» WHAT THE TASK REQUIRES:
Your task is to extract every entry that follows word for word while excluding the pictures.

» DATA TO EXAMINE:
────────────────────────────────────────

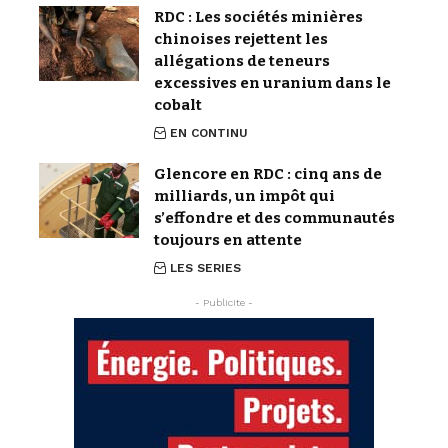
RDC : Les sociétés minières
chinoises rejettent les
allégations de teneurs
excessives en uranium dans le
cobalt
EN CONTINU
Glencore en RDC : cinq ans de
milliards, un impôt qui
s’effondre et des communautés
toujours en attente
LES SERIES
- Publicite -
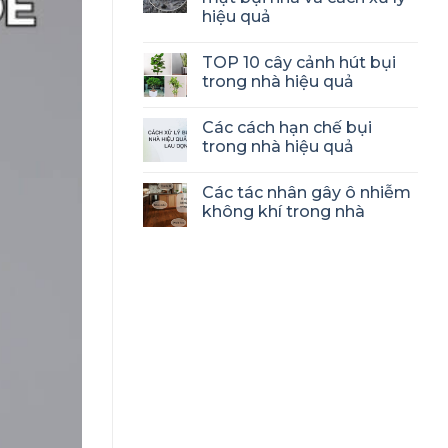
hiệu quả
TOP 10 cây cảnh hút bụi
trong nhà hiệu quả
Các cách hạn chế bụi
trong nhà hiệu quả
Các tác nhân gây ô nhiễm
không khí trong nhà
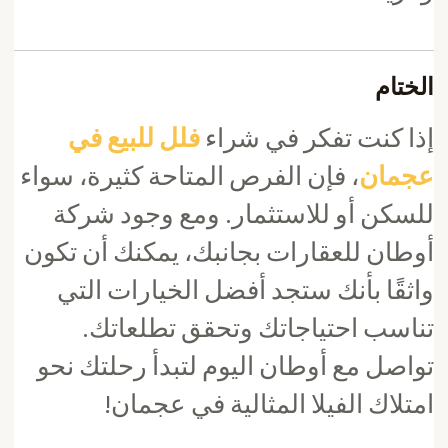
الختام
إذا كنت تفكر في شراء
فلل للبيع في
عجمان
، فإن الفرص المتاحة كثيرة، سواء
للسكن أو للاستثمار. ومع وجود شركة
أوطان للعقارات بجانبك، يمكنك أن تكون
واثقًا بأنك ستجد أفضل الخيارات التي
تناسب احتياجاتك وتحقق تطلعاتك.
تواصل مع أوطان اليوم لتبدأ رحلتك نحو
امتلاك الفيلا المثالية في عجمان!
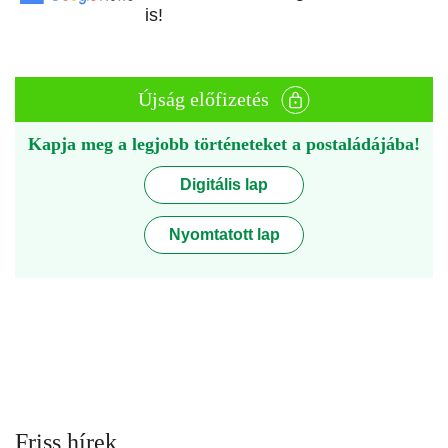
is!
Újság előfizetés
Kapja meg a legjobb történeteket a postaládájába!
Digitális lap
Nyomtatott lap
Friss hírek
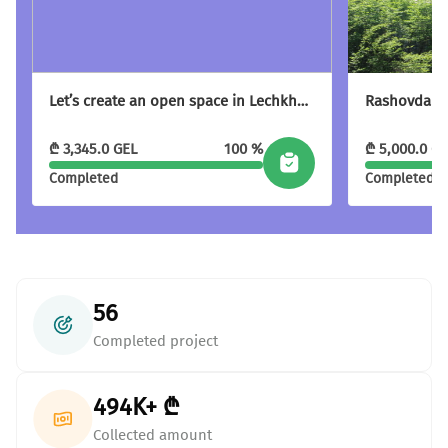
Caring for Animals
Champion the creation of a more hospitable environment for
animals.
Let’s create an open space in Lechkhumi
Give more
With your support we will be able to provide more
₾
3,345.0
GEL
100 %
₾
5,000.0
GE
changes and more development
Completed
Completed
All initiatives
56
Completed project
494K+ ₾
Collected amount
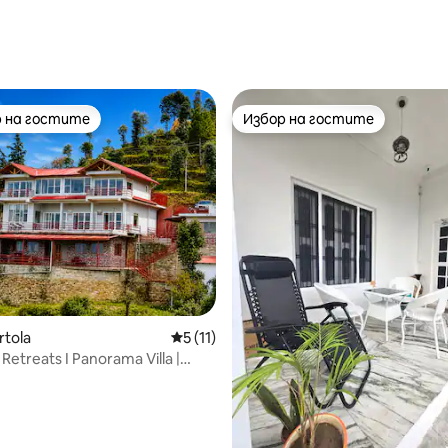
 на гостите
Избор на гостите
улярен избор на гостите
Избор на гостите
 от 5, 5 отзива
rtola
Средна оценка: 5 от 5, 11 отзива
5 (11)
Retreats I Panorama Villa |
View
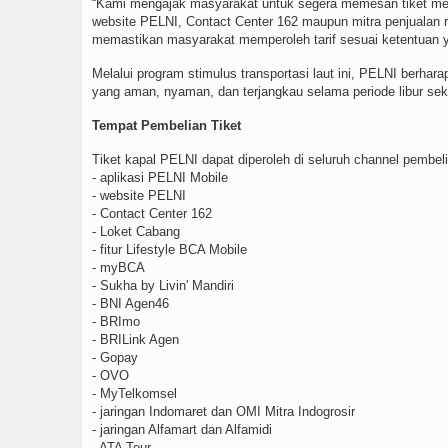
“Kami mengajak masyarakat untuk segera memesan tiket melal
website PELNI, Contact Center 162 maupun mitra penjualan r
memastikan masyarakat memperoleh tarif sesuai ketentuan ya
Melalui program stimulus transportasi laut ini, PELNI berha
yang aman, nyaman, dan terjangkau selama periode libur sek
Tempat Pembelian Tiket
Tiket kapal PELNI dapat diperoleh di seluruh channel pembeli
- aplikasi PELNI Mobile
- website PELNI
- Contact Center 162
- Loket Cabang
- fitur Lifestyle BCA Mobile
- myBCA
- Sukha by Livin' Mandiri
- BNI Agen46
- BRImo
- BRILink Agen
- Gopay
- OVO
- MyTelkomsel
- jaringan Indomaret dan OMI Mitra Indogrosir
- jaringan Alfamart dan Alfamidi
- ATA Tour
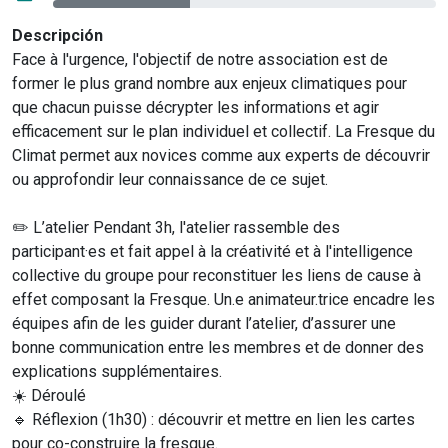
Descripción
Face à l'urgence, l'objectif de notre association est de
former le plus grand nombre aux enjeux climatiques pour
que chacun puisse décrypter les informations et agir
efficacement sur le plan individuel et collectif. La Fresque du
Climat permet aux novices comme aux experts de découvrir
ou approfondir leur connaissance de ce sujet.
✏️ L’atelier Pendant 3h, l'atelier rassemble des
participant·es et fait appel à la créativité et à l'intelligence
collective du groupe pour reconstituer les liens de cause à
effet composant la Fresque. Un.e animateur.trice encadre les
équipes afin de les guider durant l’atelier, d’assurer une
bonne communication entre les membres et de donner des
explications supplémentaires.
☀️ Déroulé
🔹 Réflexion (1h30) : découvrir et mettre en lien les cartes
pour co-construire la fresque.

────────────────────────────────────────

» SOLUTION FOR THIS EXERCISE:
RDC : Les sociétés minières
chinoises rejettent les
allégations de teneurs
excessives en uranium dans le
cobalt
EN CONTINU
Glencore en RDC : cinq ans de
milliards, un impôt qui
s’effondre et des communautés
toujours en attente
LES SERIES
- Publicite -
hiệu quả
TOP 10 cây cảnh hút bụi
trong nhà hiệu quả
Các cách hạn chế bụi
trong nhà hiệu quả
Các tác nhân gây ô nhiễm
không khí trong nhà
الختام
إذا كنت تفكر في شراء
فلل للبيع في
عجمان
، فإن الفرص المتاحة كثيرة، سواء
للسكن أو للاستثمار. ومع وجود شركة
أوطان للعقارات بجانبك، يمكنك أن تكون
واثقًا بأنك ستجد أفضل الخيارات التي
تناسب احتياجاتك وتحقق تطلعاتك.
تواصل مع أوطان اليوم لتبدأ رحلتك نحو
امتلاك الفيلا المثالية في عجمان!
is!
Újság előfizetés
Kapja meg a legjobb történeteket a postaládájába!
Digitális lap
Nyomtatott lap
Friss hírek
Caring for Animals
Champion the creation of a more hospitable environment for
animals.
Let’s create an open space in Lechkhumi
Give more
With your support we will be able to provide more
₾
3,345.0
GEL
100 %
₾
5,000.0
GE
changes and more development
Completed
Completed
All initiatives
56
Completed project
494K+ ₾
Collected amount
 на гостите
Избор на гостите
улярен избор на гостите
Избор на гостите
 от 5, 5 отзива
rtola
Средна оценка: 5 от 5, 11 отзива
5 (11)
Retreats I Panorama Villa |
View
“Kami mengajak masyarakat untuk segera memesan tiket melal
website PELNI, Contact Center 162 maupun mitra penjualan r
memastikan masyarakat memperoleh tarif sesuai ketentuan ya
Melalui program stimulus transportasi laut ini, PELNI berha
yang aman, nyaman, dan terjangkau selama periode libur sek
Tempat Pembelian Tiket
Tiket kapal PELNI dapat diperoleh di seluruh channel pembeli
- aplikasi PELNI Mobile
- website PELNI
- Contact Center 162
- Loket Cabang
- fitur Lifestyle BCA Mobile
- myBCA
- Sukha by Livin' Mandiri
- BNI Agen46
- BRImo
- BRILink Agen
- Gopay
- OVO
- MyTelkomsel
- jaringan Indomaret dan OMI Mitra Indogrosir
- jaringan Alfamart dan Alfamidi
- ATA Tour
Descripción
Face à l'urgence, l'objectif de notre association est de
former le plus grand nombre aux enjeux climatiques pour
que chacun puisse décrypter les informations et agir
efficacement sur le plan individuel et collectif. La Fresque du
Climat permet aux novices comme aux experts de découvrir
ou approfondir leur connaissance de ce sujet.
✏️ L’atelier Pendant 3h, l'atelier rassemble des
participant·es et fait appel à la créativité et à l'intelligence
collective du groupe pour reconstituer les liens de cause à
effet composant la Fresque. Un.e animateur.trice encadre les
équipes afin de les guider durant l’atelier, d’assurer une
bonne communication entre les membres et de donner des
explications supplémentaires.
☀️ Déroulé
🔹 Réflexion (1h30) : découvrir et mettre en lien les cartes
pour co-construire la fresque.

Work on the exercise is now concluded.